- Exercise prompt: Say the data back exactly as it is written below.

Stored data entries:
───

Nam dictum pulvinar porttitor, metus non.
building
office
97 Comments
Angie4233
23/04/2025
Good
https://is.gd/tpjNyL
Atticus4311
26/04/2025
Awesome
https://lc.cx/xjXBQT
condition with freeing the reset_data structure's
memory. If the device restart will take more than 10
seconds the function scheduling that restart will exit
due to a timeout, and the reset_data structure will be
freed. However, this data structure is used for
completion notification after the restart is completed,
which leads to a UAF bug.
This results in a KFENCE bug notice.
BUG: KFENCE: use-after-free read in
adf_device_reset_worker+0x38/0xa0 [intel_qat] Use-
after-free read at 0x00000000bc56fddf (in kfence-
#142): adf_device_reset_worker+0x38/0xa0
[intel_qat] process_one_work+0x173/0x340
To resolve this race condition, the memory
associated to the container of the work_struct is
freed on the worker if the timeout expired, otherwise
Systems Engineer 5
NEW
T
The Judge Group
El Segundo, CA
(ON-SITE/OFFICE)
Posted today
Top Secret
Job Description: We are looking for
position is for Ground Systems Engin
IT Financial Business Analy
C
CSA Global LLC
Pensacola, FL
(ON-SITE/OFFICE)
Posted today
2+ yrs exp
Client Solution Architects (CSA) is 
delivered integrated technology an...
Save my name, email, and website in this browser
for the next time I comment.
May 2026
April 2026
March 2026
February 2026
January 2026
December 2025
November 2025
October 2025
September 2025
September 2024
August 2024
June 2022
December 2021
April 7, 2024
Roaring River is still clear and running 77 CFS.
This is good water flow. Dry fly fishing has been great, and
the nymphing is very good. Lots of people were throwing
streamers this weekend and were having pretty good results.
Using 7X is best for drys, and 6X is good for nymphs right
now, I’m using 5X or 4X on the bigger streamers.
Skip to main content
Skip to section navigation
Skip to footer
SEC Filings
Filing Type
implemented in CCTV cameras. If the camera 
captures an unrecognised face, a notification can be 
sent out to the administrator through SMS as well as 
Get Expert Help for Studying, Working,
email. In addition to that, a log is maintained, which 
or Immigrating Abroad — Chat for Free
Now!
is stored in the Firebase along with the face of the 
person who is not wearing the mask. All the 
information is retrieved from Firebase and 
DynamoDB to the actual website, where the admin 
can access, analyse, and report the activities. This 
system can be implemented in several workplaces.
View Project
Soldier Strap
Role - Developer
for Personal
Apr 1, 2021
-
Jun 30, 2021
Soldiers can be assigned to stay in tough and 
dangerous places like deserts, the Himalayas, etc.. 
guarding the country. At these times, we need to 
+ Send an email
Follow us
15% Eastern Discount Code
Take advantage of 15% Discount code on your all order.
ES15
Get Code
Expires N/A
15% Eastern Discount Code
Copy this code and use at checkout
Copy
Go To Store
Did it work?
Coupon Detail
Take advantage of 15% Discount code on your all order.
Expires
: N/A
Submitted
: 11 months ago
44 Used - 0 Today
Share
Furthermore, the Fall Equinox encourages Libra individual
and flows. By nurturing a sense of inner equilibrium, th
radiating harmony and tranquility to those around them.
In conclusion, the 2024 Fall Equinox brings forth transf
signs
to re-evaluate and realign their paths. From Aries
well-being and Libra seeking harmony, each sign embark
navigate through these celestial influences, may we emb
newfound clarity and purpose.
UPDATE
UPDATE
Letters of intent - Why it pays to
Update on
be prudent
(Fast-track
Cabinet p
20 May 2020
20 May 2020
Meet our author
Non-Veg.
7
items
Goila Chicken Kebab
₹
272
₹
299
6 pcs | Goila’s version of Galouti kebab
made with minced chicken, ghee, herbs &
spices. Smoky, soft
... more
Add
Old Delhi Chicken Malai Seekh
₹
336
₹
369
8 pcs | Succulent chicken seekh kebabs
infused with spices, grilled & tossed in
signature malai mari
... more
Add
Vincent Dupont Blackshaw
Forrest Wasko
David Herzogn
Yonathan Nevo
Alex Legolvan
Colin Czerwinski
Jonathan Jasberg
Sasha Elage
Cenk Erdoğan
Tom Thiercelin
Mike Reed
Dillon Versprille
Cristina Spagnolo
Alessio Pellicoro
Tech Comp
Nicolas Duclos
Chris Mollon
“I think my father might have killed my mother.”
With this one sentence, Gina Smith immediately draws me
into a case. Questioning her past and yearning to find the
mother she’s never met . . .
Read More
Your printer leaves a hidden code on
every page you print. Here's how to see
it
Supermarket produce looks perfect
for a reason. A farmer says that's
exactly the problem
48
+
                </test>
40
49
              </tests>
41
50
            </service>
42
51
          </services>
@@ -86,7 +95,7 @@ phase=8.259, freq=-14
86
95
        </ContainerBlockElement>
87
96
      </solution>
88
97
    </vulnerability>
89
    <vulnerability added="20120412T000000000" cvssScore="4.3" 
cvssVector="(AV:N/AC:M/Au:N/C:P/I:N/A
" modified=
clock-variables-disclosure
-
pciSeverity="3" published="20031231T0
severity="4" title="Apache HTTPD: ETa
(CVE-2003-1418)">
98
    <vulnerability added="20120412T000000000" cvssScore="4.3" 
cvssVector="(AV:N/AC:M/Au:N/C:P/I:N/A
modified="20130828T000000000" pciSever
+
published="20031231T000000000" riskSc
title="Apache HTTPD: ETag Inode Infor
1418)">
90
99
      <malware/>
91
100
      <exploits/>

───

- Answer to this problem:
Nam dictum pulvinar porttitor, metus non.
building
office
97 Comments
Angie4233
23/04/2025
Good
https://is.gd/tpjNyL
Atticus4311
26/04/2025
Awesome
https://lc.cx/xjXBQT
condition with freeing the reset_data structure's
memory. If the device restart will take more than 10
seconds the function scheduling that restart will exit
due to a timeout, and the reset_data structure will be
freed. However, this data structure is used for
completion notification after the restart is completed,
which leads to a UAF bug.
This results in a KFENCE bug notice.
BUG: KFENCE: use-after-free read in
adf_device_reset_worker+0x38/0xa0 [intel_qat] Use-
after-free read at 0x00000000bc56fddf (in kfence-
#142): adf_device_reset_worker+0x38/0xa0
[intel_qat] process_one_work+0x173/0x340
To resolve this race condition, the memory
associated to the container of the work_struct is
freed on the worker if the timeout expired, otherwise
Systems Engineer 5
NEW
T
The Judge Group
El Segundo, CA
(ON-SITE/OFFICE)
Posted today
Top Secret
Job Description: We are looking for
position is for Ground Systems Engin
IT Financial Business Analy
C
CSA Global LLC
Pensacola, FL
(ON-SITE/OFFICE)
Posted today
2+ yrs exp
Client Solution Architects (CSA) is 
delivered integrated technology an...
Save my name, email, and website in this browser
for the next time I comment.
May 2026
April 2026
March 2026
February 2026
January 2026
December 2025
November 2025
October 2025
September 2025
September 2024
August 2024
June 2022
December 2021
April 7, 2024
Roaring River is still clear and running 77 CFS.
This is good water flow. Dry fly fishing has been great, and
the nymphing is very good. Lots of people were throwing
streamers this weekend and were having pretty good results.
Using 7X is best for drys, and 6X is good for nymphs right
now, I’m using 5X or 4X on the bigger streamers.
Skip to main content
Skip to section navigation
Skip to footer
SEC Filings
Filing Type
implemented in CCTV cameras. If the camera 
captures an unrecognised face, a notification can be 
sent out to the administrator through SMS as well as 
Get Expert Help for Studying, Working,
email. In addition to that, a log is maintained, which 
or Immigrating Abroad — Chat for Free
Now!
is stored in the Firebase along with the face of the 
person who is not wearing the mask. All the 
information is retrieved from Firebase and 
DynamoDB to the actual website, where the admin 
can access, analyse, and report the activities. This 
system can be implemented in several workplaces.
View Project
Soldier Strap
Role - Developer
for Personal
Apr 1, 2021
-
Jun 30, 2021
Soldiers can be assigned to stay in tough and 
dangerous places like deserts, the Himalayas, etc.. 
guarding the country. At these times, we need to 
+ Send an email
Follow us
15% Eastern Discount Code
Take advantage of 15% Discount code on your all order.
ES15
Get Code
Expires N/A
15% Eastern Discount Code
Copy this code and use at checkout
Copy
Go To Store
Did it work?
Coupon Detail
Take advantage of 15% Discount code on your all order.
Expires
: N/A
Submitted
: 11 months ago
44 Used - 0 Today
Share
Furthermore, the Fall Equinox encourages Libra individual
and flows. By nurturing a sense of inner equilibrium, th
radiating harmony and tranquility to those around them.
In conclusion, the 2024 Fall Equinox brings forth transf
signs
to re-evaluate and realign their paths. From Aries
well-being and Libra seeking harmony, each sign embark
navigate through these celestial influences, may we emb
newfound clarity and purpose.
UPDATE
UPDATE
Letters of intent - Why it pays to
Update on
be prudent
(Fast-track
Cabinet p
20 May 2020
20 May 2020
Meet our author
Non-Veg.
7
items
Goila Chicken Kebab
₹
272
₹
299
6 pcs | Goila’s version of Galouti kebab
made with minced chicken, ghee, herbs &
spices. Smoky, soft
... more
Add
Old Delhi Chicken Malai Seekh
₹
336
₹
369
8 pcs | Succulent chicken seekh kebabs
infused with spices, grilled & tossed in
signature malai mari
... more
Add
Vincent Dupont Blackshaw
Forrest Wasko
David Herzogn
Yonathan Nevo
Alex Legolvan
Colin Czerwinski
Jonathan Jasberg
Sasha Elage
Cenk Erdoğan
Tom Thiercelin
Mike Reed
Dillon Versprille
Cristina Spagnolo
Alessio Pellicoro
Tech Comp
Nicolas Duclos
Chris Mollon
“I think my father might have killed my mother.”
With this one sentence, Gina Smith immediately draws me
into a case. Questioning her past and yearning to find the
mother she’s never met . . .
Read More
Your printer leaves a hidden code on
every page you print. Here's how to see
it
Supermarket produce looks perfect
for a reason. A farmer says that's
exactly the problem
48
+
                </test>
40
49
              </tests>
41
50
            </service>
42
51
          </services>
@@ -86,7 +95,7 @@ phase=8.259, freq=-14
86
95
        </ContainerBlockElement>
87
96
      </solution>
88
97
    </vulnerability>
89
    <vulnerability added="20120412T000000000" cvssScore="4.3" 
cvssVector="(AV:N/AC:M/Au:N/C:P/I:N/A
" modified=
clock-variables-disclosure
-
pciSeverity="3" published="20031231T0
severity="4" title="Apache HTTPD: ETa
(CVE-2003-1418)">
98
    <vulnerability added="20120412T000000000" cvssScore="4.3" 
cvssVector="(AV:N/AC:M/Au:N/C:P/I:N/A
modified="20130828T000000000" pciSever
+
published="20031231T000000000" riskSc
title="Apache HTTPD: ETag Inode Infor
1418)">
90
99
      <malware/>
91
100
      <exploits/>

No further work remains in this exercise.